Elena would not turn his way. A part of him enjoyed her coldness, this control. He wanted to touch her, but she had not yet given him permission.

“Please, milaya moya, forgive me.”

She ignored him.

Sighing, he stared ahead.

Through the privacy glass, Nicolas spotted the rise of Chernobyl. A tall ventilation tower, ringed by maintenance scaffolding, climbed high into the sky. It rose from a jumble of cement buildings. Crammed against one side stood a massive blocky crypt of black steel and concrete. It looked damp, as if sweating. It was not a mystery why the structure was called the Sarcophagus. It looked like a black tomb, and at its heart lay the ruins of reactor number four.

Nicolas had seen pictures of the inside, a blasted landscape of scorched cement and twisted steel. In one room, there was a clock, charred and half melted, that forever marked the time of the explosion.
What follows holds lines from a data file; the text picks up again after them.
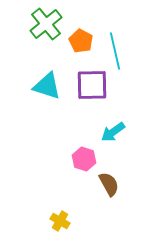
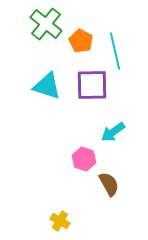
green cross: rotated 12 degrees counterclockwise
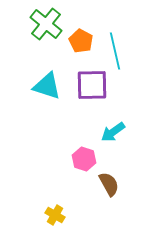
yellow cross: moved 5 px left, 6 px up
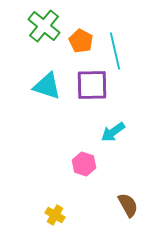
green cross: moved 2 px left, 2 px down
pink hexagon: moved 5 px down
brown semicircle: moved 19 px right, 21 px down
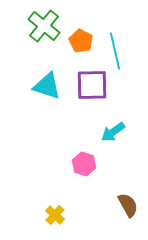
yellow cross: rotated 12 degrees clockwise
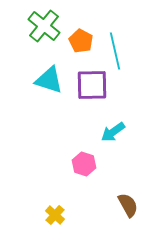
cyan triangle: moved 2 px right, 6 px up
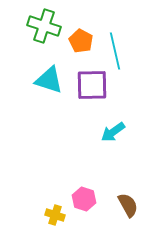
green cross: rotated 20 degrees counterclockwise
pink hexagon: moved 35 px down
yellow cross: rotated 24 degrees counterclockwise
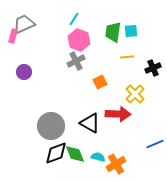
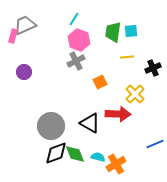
gray trapezoid: moved 1 px right, 1 px down
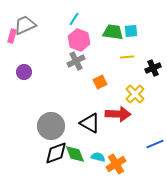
green trapezoid: rotated 90 degrees clockwise
pink rectangle: moved 1 px left
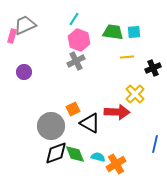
cyan square: moved 3 px right, 1 px down
orange square: moved 27 px left, 27 px down
red arrow: moved 1 px left, 2 px up
blue line: rotated 54 degrees counterclockwise
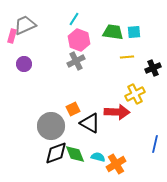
purple circle: moved 8 px up
yellow cross: rotated 18 degrees clockwise
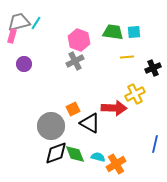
cyan line: moved 38 px left, 4 px down
gray trapezoid: moved 6 px left, 3 px up; rotated 10 degrees clockwise
gray cross: moved 1 px left
red arrow: moved 3 px left, 4 px up
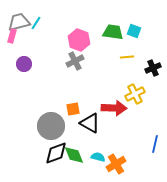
cyan square: moved 1 px up; rotated 24 degrees clockwise
orange square: rotated 16 degrees clockwise
green diamond: moved 1 px left, 1 px down
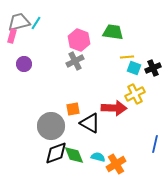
cyan square: moved 37 px down
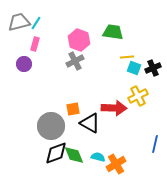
pink rectangle: moved 23 px right, 8 px down
yellow cross: moved 3 px right, 2 px down
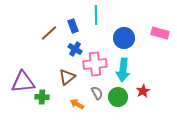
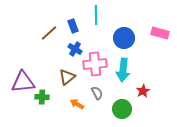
green circle: moved 4 px right, 12 px down
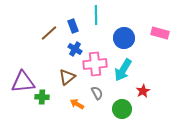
cyan arrow: rotated 25 degrees clockwise
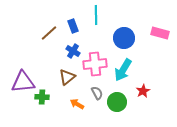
blue cross: moved 2 px left, 2 px down
green circle: moved 5 px left, 7 px up
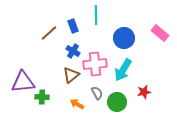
pink rectangle: rotated 24 degrees clockwise
brown triangle: moved 4 px right, 2 px up
red star: moved 1 px right, 1 px down; rotated 16 degrees clockwise
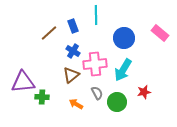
orange arrow: moved 1 px left
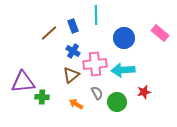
cyan arrow: rotated 55 degrees clockwise
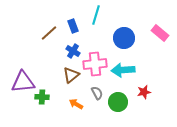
cyan line: rotated 18 degrees clockwise
green circle: moved 1 px right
Within the Sarcophagus, over two hundred tons of uranium and plutonium remained buried within the ruins, most of it in the form of solidified lava, formed from the radioactive fusion of molten fuel, concrete, and two thousand tons of combustibles. Pieces of the exploded core could be found everywhere, some embedded in the outer walls. In the lowest levels of the facility, seeping rainwater and fuel dust collected into a radioactive soup.

Was it any wonder that a new solution was necessary?

Off to the left was that answer.

It went by many names: the Shelter, the Arc of Life, the New Sarcophagus. The hanger-shaped arch rose thirty-seven stories into the air. Weighing over twenty thousand tons, it stretched over a quarter kilometer wide and half again as long. It was so cavernous inside that engineers feared it might form clouds and actually rain within the structure. On the underside of the arch, robotic trolley cranes waited to dismantle the old Sarcophagus piece by piece, operated by technicians safely outside the Shelter.

But things were already on the move.

The entire arch rested on greased steel tracks and was even now being slowly hauled along the rails, pulled by a pair of massive hydraulic jacks. It was the largest movable structure ever built by man. And by eleven o’clock this morning, the Shelter would be pulled over the old Sarcophagus and sealed up against the neighboring concrete building, totally covering the old crypt, and thus closing forever an ugly bit of Russian history and heralding a new start.